STD HERPES: OUTBREAKS AND ASYMPTOMATIC SHEDDING OF THE VIRUS

As discussed previously, the classic symptoms of blisters and ulcers do not occur in everyone who has herpes. If symptoms do develop, however, they usually do so within two to twenty days of first infection. After infection with herpes, whether or not a person develops symptoms, the virus moves from the skin into the nerve endings that supply the area of the skin that was infected. It migrates along the nerve endings to the nerve root body, or ganglion, which is near the spinal cord. Here the virus remains quiet, or dormant, and then periodically migrates back out to the surface of the skin.

When the virus migrates back to the surface of the skin, a person may develop symptoms, such as a sore or itching or tingling on the skin, or he or she may remain completely symptom free. The condition in which there are symptoms is called an outbreak; when the virus comes to the surface of the skin and doesn’t cause symptoms, the condition is referred to as asymptomatic or subclinical shedding of the virus. Sometimes there is a warning that the virus is reactivating; this warning, called a prodrome, may consist of itching, tingling, or pain in the area where the outbreak takes place, but before there is any evidence on the skin. However, not everyone experiences prodromes.

Everyone who has oral or genital herpes, whether type 1 or type 2, will shed without symptoms at some point.
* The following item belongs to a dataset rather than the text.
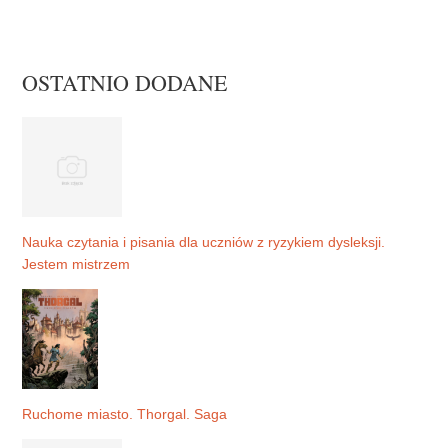
OSTATNIO DODANE
Nauka czytania i pisania dla uczniów z ryzykiem dysleksji.
Jestem mistrzem
Ruchome miasto. Thorgal. Saga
How often this occurs varies from person to person. Why some people shed more than others, and why some people have more outbreaks than others, is not clear.

Two things are clear, however: people who are newly infected (for less than a year) have more asymptomatic shedding than those who have been infected for a longer time, and people who experience more frequent symptomatic outbreaks also tend to shed the vims more often without symptoms than those who rarely have outbreaks.